**WORK INSTRUCTIONS**
Please retype all of the data below, word for word.

### INFORMATION PROVIDED

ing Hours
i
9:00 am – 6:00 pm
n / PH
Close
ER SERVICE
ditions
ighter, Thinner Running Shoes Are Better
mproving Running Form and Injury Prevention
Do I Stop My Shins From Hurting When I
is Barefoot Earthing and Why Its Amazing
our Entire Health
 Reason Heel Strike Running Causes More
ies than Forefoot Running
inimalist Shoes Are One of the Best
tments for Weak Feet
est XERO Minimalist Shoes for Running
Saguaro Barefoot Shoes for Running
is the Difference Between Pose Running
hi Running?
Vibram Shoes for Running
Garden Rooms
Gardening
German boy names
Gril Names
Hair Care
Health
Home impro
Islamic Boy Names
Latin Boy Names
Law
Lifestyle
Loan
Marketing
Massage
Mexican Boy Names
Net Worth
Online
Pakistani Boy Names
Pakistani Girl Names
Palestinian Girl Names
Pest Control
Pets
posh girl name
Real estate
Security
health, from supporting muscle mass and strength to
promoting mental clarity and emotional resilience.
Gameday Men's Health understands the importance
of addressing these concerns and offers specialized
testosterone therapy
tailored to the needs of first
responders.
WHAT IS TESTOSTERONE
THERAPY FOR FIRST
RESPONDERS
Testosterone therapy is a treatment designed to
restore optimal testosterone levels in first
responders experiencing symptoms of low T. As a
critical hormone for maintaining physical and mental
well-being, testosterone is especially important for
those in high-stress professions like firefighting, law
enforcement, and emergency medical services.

######

**TASK ANSWER**
ing Hours
i
9:00 am – 6:00 pm
n / PH
Close
ER SERVICE
ditions
ighter, Thinner Running Shoes Are Better
mproving Running Form and Injury Prevention
Do I Stop My Shins From Hurting When I
is Barefoot Earthing and Why Its Amazing
our Entire Health
 Reason Heel Strike Running Causes More
ies than Forefoot Running
inimalist Shoes Are One of the Best
tments for Weak Feet
est XERO Minimalist Shoes for Running
Saguaro Barefoot Shoes for Running
is the Difference Between Pose Running
hi Running?
Vibram Shoes for Running
Garden Rooms
Gardening
German boy names
Gril Names
Hair Care
Health
Home impro
Islamic Boy Names
Latin Boy Names
Law
Lifestyle
Loan
Marketing
Massage
Mexican Boy Names
Net Worth
Online
Pakistani Boy Names
Pakistani Girl Names
Palestinian Girl Names
Pest Control
Pets
posh girl name
Real estate
Security
health, from supporting muscle mass and strength to
promoting mental clarity and emotional resilience.
Gameday Men's Health understands the importance
of addressing these concerns and offers specialized
testosterone therapy
tailored to the needs of first
responders.
WHAT IS TESTOSTERONE
THERAPY FOR FIRST
RESPONDERS
Testosterone therapy is a treatment designed to
restore optimal testosterone levels in first
responders experiencing symptoms of low T. As a
critical hormone for maintaining physical and mental
well-being, testosterone is especially important for
those in high-stress professions like firefighting, law
enforcement, and emergency medical services.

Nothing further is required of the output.